» **DATA RECORDS**:

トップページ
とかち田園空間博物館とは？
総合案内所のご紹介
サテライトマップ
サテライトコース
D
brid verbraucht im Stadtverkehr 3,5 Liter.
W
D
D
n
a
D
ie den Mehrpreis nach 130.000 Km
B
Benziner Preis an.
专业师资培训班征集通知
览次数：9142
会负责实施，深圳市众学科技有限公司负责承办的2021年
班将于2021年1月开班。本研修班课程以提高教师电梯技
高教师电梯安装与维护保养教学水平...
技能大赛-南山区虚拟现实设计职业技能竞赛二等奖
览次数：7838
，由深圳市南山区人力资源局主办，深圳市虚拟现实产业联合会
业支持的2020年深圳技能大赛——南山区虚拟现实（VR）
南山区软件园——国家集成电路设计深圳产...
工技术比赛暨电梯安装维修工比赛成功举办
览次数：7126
* * *
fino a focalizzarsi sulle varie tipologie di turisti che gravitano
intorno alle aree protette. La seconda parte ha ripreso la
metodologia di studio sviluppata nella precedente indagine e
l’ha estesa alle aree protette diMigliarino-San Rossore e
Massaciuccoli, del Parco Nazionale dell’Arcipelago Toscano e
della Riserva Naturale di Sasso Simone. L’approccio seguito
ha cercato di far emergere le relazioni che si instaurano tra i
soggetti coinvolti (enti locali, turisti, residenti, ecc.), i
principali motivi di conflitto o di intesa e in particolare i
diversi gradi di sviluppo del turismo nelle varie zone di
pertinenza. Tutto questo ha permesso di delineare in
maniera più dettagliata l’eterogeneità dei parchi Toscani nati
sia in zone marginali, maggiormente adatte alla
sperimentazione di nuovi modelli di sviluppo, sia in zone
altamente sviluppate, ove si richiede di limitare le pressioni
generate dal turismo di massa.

» **ABOUT THIS TASK**: Within the material, how many lines hold the string "protette"? Give the number by itself.

» **SOLUTION FOR THIS PROBLEM**: 2